On July 17, 2013, the California Supreme Court denied review of the Second Appellate District’s decision in Gonzalez v. Downtown LA Motors, 2013 Cal. App. LEXIS 257 (Cal. App. 2d Dist. Mar. 6, 2013), which addressed minimum-wage requirements for piece-rate workers. The Court of Appeal held that the employer had to pay a separate hourly rate of at least minimum wage during work time when piece-rate employees are engaged in compensable activity that does not directly produce piece-rates.
Gonzalez affirmed the trial court’s holding that a class of auto mechanics who were paid piece-rates for performing repair work were entitled to a separate hourly minimum wage for time spent performing non-repair work, such as waiting for vehicles or cleaning work stations. The trial court found that the defendant car dealership violated state minimum wage by not paying separately for the non-piece rate producing time because California does not allow an employer to satisfy minimum wage by averaging compensation over the entire pay period. The decision expands the controversial holding in Armenta v.
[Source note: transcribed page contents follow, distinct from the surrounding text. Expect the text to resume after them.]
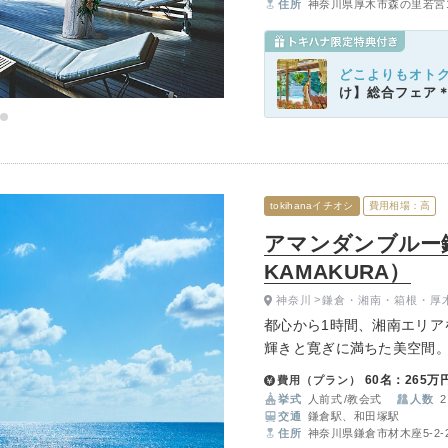
住所
神奈川県厚木市森の里若宮1
どこよりもオト
け】総合フェア
tokihanaイチオシ
費用相場：高
アマンダンブルー鎌倉
KAMAKURA）
神奈川
鎌倉・湘南・箱根・厚
都心から1時間、湘南エリア
輝きと寛ぎに満ちた美空間
光・海・空が織りなす唯一
60名：265万
費用（プラン）
間は、スタイルのあるウエ
挙式
人前式
教会式
人数
2
交通
鎌倉駅、和田塚駅
住所
神奈川県鎌倉市材木座5-2-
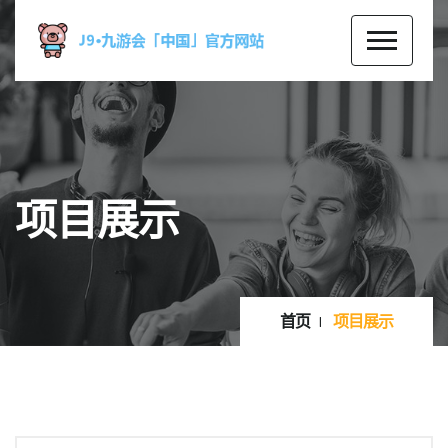
项目展示
首页
项目展示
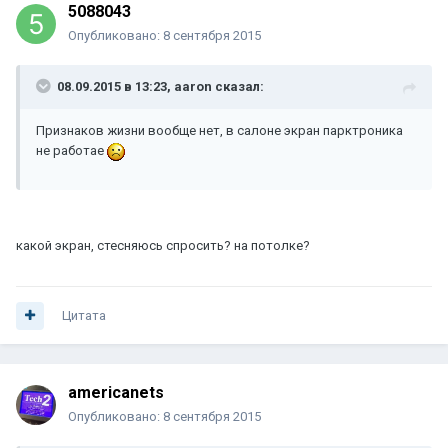
5088043
Опубликовано:
8 сентября 2015
08.09.2015 в 13:23, aaron сказал:
Признаков жизни вообще нет, в салоне экран парктроника
не работае
какой экран, стесняюсь спросить? на потолке?
Цитата
americanets
Опубликовано:
8 сентября 2015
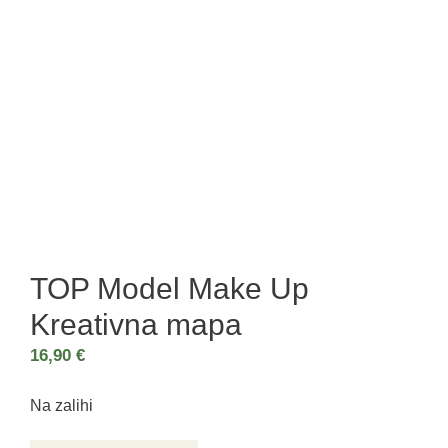
TOP Model Make Up
Kreativna mapa
16,90
€
Na zalihi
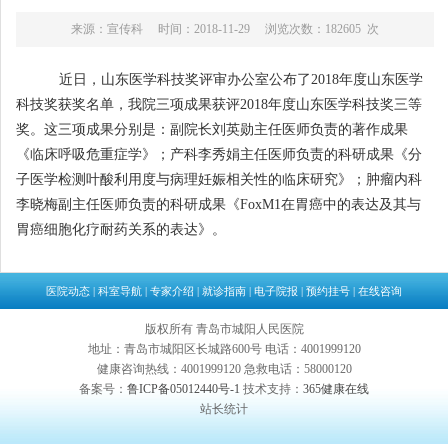
来源：宣传科 时间：2018-11-29 浏览次数：182605 次
近日，山东医学科技奖评审办公室公布了
2018
年度山东医学
科技奖获奖名单，我院三项成果获评
2018
年度山东医学科技奖三等
奖。这三项成果分别是：副院长刘英勋主任医师负责的著作成果
《临床呼吸危重症学》；产科李秀娟主任医师负责的科研成果《分
子医学检测叶酸利用度与病理妊娠相关性的临床研究》；肿瘤内科
李晓梅副主任医师负责的科研成果《
FoxM1
在胃癌中的表达及其与
胃癌细胞化疗耐药关系的表达》。
医院动态
|
科室导航
|
专家介绍
|
就诊指南
|
电子院报
|
预约挂号
|
在线咨询
版权所有 青岛市城阳人民医院
地址：青岛市城阳区长城路600号 电话：4001999120
健康咨询热线：4001999120 急救电话：58000120
备案号：
鲁ICP备05012440号-1
技术支持：
365健康在线
站长统计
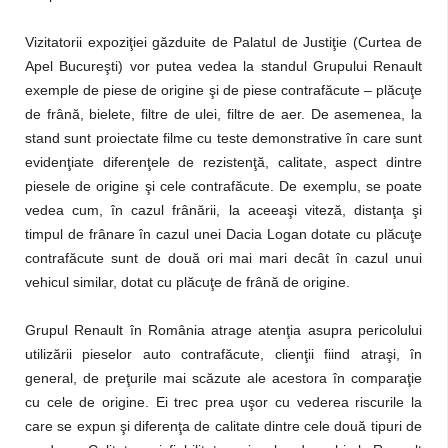
Vizitatorii expoziţiei găzduite de Palatul de Justiţie (Curtea de
Apel Bucureşti) vor putea vedea la standul Grupului Renault
exemple de piese de origine şi de piese contrafăcute – plăcuţe
de frână, bielete, filtre de ulei, filtre de aer. De asemenea, la
stand sunt proiectate filme cu teste demonstrative în care sunt
evidenţiate diferenţele de rezistenţă, calitate, aspect dintre
piesele de origine şi cele contrafăcute. De exemplu, se poate
vedea cum, în cazul frânării, la aceeaşi viteză, distanţa şi
timpul de frânare în cazul unei Dacia Logan dotate cu plăcuţe
contrafăcute sunt de două ori mai mari decât în cazul unui
vehicul similar, dotat cu plăcuţe de frână de origine.
Grupul Renault în România atrage atenţia asupra pericolului
utilizării pieselor auto contrafăcute, clienţii fiind atraşi, în
general, de preţurile mai scăzute ale acestora în comparaţie
cu cele de origine. Ei trec prea uşor cu vederea riscurile la
care se expun şi diferenţa de calitate dintre cele două tipuri de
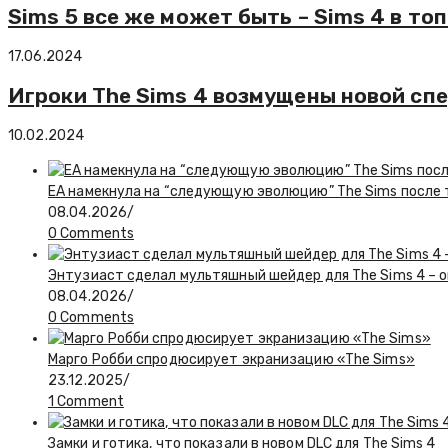
Sims 5 все же может быть – Sims 4 в т
17.06.2024
Игроки The Sims 4 возмущены новой сп
10.02.2024
EA намекнула на “следующую эволюцию” The Sims после то
08.04.2026
/
0 Comments
Энтузиаст сделал мультяшный шейдер для The Sims 4 – о
08.04.2026
/
0 Comments
Марго Робби спродюсирует экранизацию «The Sims»
23.12.2025
/
1 Comment
Замки и готика, что показали в новом DLC для The Sims 4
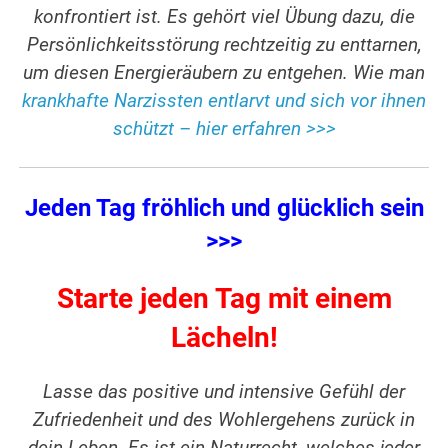
konfrontiert ist. Es gehört viel Übung dazu, die
Persönlichkeitsstörung rechtzeitig zu enttarnen,
um diesen Energieräubern zu entgehen. Wie man
krankhafte Narzissten entlarvt und sich vor ihnen
schützt – hier erfahren >>>
Jeden Tag fröhlich und glücklich sein
>>>
Starte jeden Tag mit einem
Lächeln!
Lasse das positive und intensive Gefühl der
Zufriedenheit und des Wohlergehens zurück in
dein Leben. Es ist ein Naturrecht, welches jeder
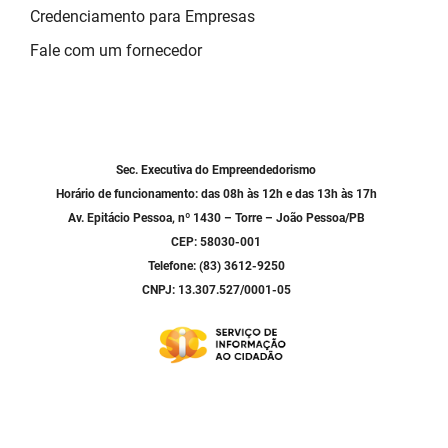
Credenciamento para Empresas
Fale com um fornecedor
Sec. Executiva do Empreendedorismo
Horário de funcionamento: das 08h às 12h e das 13h às 17h
Av. Epitácio Pessoa, nº 1430 – Torre – João Pessoa/PB
CEP: 58030-001
Telefone: (83) 3612-9250
CNPJ: 13.307.527/0001-05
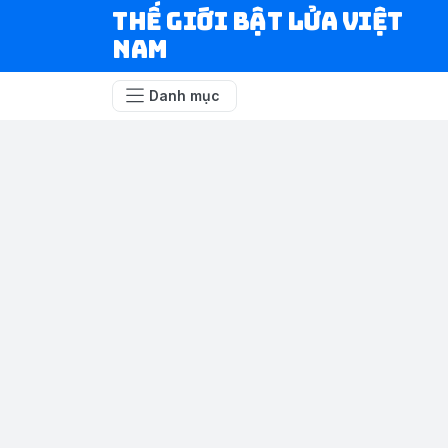
Thế Giới Bật Lửa Việt
Nam
Danh mục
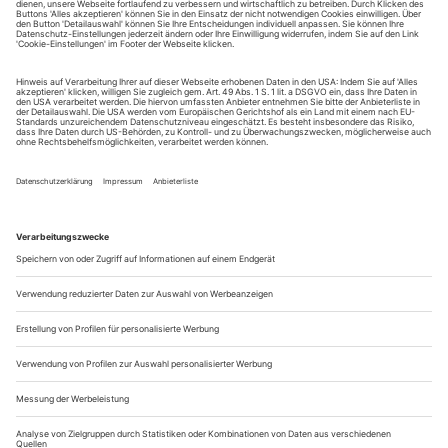
Sie erhalten Zugang zum Online-Archiv von Opernwelt
und können sowohl das aktuelle ePaper als auch das
ePaper-Archiv über Ihren Account auf www.der-
theaterverlag.de einsehen. Zugang zur App auf Anfrage.
Das Abonnement hat eine Laufzeit von einem Monat und
verlängert sich jeweils um einen weiteren Monat, sofern
es nicht vom Kunden auf der Seite „Mein Konto/Meine
Bestellungen“ auf www.der-theaterverlag.de gekündigt
wird. Eine Kündigung ist jederzeit möglich und tritt mit
dem Ende des erworbenen Bezugszeitraumes automatisch
in Kraft.
Aus steuerlichen Gründen abweichende Preise für Käufe
außerhalb Deutschlands (Endpreis vor Auslösen der Bestellung
ersichtlich)
9,99 €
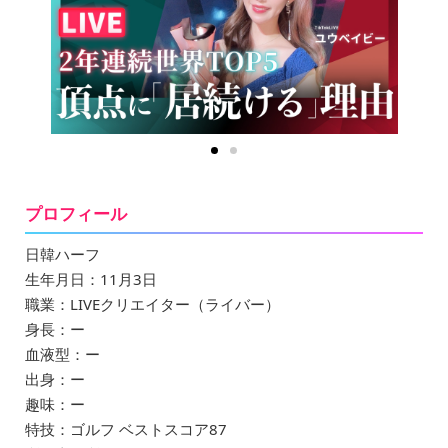
プロフィール
日韓ハーフ
生年月日：11月3日
職業：LIVEクリエイター（ライバー）
身長：ー
血液型：ー
出身：ー
趣味：ー
特技：ゴルフ ベストスコア87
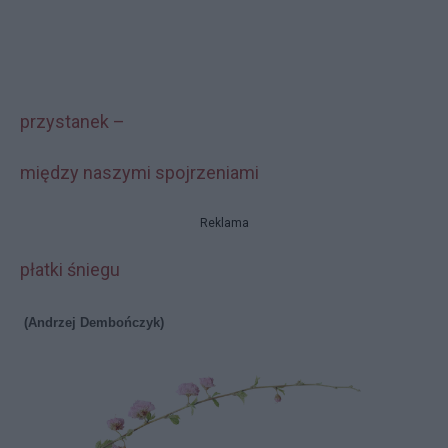
przystanek –
między naszymi spojrzeniami
Reklama
płatki śniegu
(Andrzej Dembończyk)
Osmose, Inc. [135 Cal. App. 4th 314 (2005)] from hourly rate employees to piece-rate employees. Armenta broke new ground by holding that California minimum wage law differs from federal law under the Fair Labor Standards Act. The FLSA permits employers to measure minimum wage compliance by determining an average hourly rate for the pay period. Armenta and its progeny, including Gonzalez, instead focus on individual hours (or minutes) of the day.
Neither the Court of Appeal nor the Supreme Court were apparently swayed by arguments “that affirming the judgment in this case will require piece-rate employers to pay additional hourly wages for every mandatory rest break, will have far-reaching negative consequences on all incentive compensation systems in California, including commission payment plans, and will open the floodgates to litigation challenging incentive-based compensation systems.” While the decision stressed that its holding is limited to the particular facts of the case, employers have good reason to be concerned. Gonzalez will spur additional lawsuits alleging that any incentive pay structure—whether piece-rate, commission or otherwise—violates California minimum wage law to some degree. This is so because employees who are paid with incentives can always claim that at least some of their work time is “non-productive,” employers do not separately track such time, and it is impractical (and frequently impossible) to do so. Gonzalez’ holding that piece rate employees must be paid separately for compensable rest breaks and other “non-productive” work hours is a troubling development, and carries California law further down the rabbit-hole that Armenta created.